MIDDLEBURG -- An update to an Action 16 investigative report concerning an attorney accused of forging a judge's name on a court settlement.
Attorney Stephen Ellwood is charged with a single count of fraud, and pleaded not guilty Monday morning.
Ellwood walked into the Snyder County Courthouse to be formally arraigned on one charge of forgery. He is acting as his own defense attorney and is pleading not guilty.
The case is being handled in Snyder County because it involves a judge from Northumberland County.
Paperwork shows Ellwood admitted to a state grand jury that he forged the signature of Judge Charles Saylor.
Investigators say Ellwood created a bogus document that led former client Bob Bechtel to believe that Judge Saylor awarded him a $250,000 personal injury settlement in 2013.
"I have got bare minimum," Bechtel said. "A 10-year road to get to where we were prior to hiring Ellwood."
Bechtel currently lives in Locust Gap.
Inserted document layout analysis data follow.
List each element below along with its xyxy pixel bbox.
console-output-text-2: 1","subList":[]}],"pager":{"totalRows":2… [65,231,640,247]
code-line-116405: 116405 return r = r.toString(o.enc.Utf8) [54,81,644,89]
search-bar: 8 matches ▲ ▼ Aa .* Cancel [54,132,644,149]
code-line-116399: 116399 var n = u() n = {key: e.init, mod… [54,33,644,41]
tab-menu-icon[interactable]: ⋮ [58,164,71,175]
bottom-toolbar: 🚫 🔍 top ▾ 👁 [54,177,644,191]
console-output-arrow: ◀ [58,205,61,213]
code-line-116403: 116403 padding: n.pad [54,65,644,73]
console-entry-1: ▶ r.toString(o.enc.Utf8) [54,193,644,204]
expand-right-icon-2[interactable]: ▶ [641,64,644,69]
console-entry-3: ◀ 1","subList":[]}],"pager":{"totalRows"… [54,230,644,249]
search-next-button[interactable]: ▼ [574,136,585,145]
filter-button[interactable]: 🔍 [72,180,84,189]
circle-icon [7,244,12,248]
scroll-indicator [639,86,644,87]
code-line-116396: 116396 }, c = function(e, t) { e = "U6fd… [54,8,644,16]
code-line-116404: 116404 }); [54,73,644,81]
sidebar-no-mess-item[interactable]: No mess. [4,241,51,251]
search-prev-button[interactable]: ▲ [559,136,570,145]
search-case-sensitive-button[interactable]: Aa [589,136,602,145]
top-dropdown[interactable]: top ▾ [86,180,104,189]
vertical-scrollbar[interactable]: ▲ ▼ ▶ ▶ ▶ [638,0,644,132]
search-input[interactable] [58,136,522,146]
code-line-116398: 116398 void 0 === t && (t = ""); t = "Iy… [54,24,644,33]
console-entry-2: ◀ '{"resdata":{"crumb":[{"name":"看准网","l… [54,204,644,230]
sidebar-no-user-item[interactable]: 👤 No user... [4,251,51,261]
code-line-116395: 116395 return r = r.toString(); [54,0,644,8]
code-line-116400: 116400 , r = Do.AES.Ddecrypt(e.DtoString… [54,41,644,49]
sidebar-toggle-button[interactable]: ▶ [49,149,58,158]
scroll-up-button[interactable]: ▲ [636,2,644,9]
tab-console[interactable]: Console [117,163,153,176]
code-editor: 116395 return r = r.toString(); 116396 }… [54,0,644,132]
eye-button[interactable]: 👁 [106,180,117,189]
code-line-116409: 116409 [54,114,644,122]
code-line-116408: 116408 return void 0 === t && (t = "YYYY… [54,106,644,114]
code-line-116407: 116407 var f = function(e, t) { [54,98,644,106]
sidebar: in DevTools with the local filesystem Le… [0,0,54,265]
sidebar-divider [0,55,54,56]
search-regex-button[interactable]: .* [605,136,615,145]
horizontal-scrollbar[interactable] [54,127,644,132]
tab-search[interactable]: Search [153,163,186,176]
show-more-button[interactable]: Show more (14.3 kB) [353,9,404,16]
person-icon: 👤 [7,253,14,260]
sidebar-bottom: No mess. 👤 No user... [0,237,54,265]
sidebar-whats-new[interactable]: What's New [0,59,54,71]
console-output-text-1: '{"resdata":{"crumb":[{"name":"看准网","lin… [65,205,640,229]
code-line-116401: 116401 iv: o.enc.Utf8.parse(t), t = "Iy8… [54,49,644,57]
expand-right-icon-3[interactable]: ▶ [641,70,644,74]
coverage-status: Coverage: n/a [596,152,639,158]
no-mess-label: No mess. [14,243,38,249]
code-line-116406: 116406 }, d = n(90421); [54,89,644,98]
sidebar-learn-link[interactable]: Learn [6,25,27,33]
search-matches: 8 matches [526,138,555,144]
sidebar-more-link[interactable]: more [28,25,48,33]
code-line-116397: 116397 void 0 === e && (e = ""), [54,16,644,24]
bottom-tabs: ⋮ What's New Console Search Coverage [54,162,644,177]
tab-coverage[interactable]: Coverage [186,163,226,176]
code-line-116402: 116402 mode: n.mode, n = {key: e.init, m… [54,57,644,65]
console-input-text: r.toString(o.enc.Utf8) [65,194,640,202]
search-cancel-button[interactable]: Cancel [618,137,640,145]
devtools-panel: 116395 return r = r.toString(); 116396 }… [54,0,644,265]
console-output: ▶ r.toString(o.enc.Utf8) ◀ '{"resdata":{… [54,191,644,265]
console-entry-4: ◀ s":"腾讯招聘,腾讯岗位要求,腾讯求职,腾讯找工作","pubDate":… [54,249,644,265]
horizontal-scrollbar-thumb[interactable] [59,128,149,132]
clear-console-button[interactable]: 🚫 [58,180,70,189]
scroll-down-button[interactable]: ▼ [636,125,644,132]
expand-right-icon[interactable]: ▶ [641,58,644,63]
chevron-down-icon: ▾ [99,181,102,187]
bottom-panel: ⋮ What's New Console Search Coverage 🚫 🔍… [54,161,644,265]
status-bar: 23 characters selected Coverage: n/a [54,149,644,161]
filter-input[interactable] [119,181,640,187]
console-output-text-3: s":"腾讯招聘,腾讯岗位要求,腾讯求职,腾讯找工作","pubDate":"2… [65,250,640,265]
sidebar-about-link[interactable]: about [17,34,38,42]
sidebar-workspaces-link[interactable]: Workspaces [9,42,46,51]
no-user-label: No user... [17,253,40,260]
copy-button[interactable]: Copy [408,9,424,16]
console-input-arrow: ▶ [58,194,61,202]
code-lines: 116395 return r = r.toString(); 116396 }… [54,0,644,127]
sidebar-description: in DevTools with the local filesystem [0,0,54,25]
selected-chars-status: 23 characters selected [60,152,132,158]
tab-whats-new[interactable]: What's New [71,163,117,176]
He claims he's unable to sue his former landlord for injuries he suffered at a home in Kulpmont because Ellwood never served the landlord with the proper paperwork at the time of the suit.
Legally, it's now too late.
Stephen Ellwood has a lot riding on this case. If he's found guilty, there's the possibility he could go to jail, and the likelihood, according to several lawyers, that his license to practice law could be suspended or revoked.
"He needs to lose it forever, because he does not care about the legal, he does not care about the law," said Bechtel.
"What would you say to Mr. Bechtel if he were here?"
"I don't have any comment to make for you at this time," Ellwood replied.
Ellwood is currently free on bail.
Action 16 has learned two other former Ellwood clients have filed complaints with the disciplinary board of the state Supreme Court. They claim they paid Ellwood to represent them in civil cases but say he did little or no work.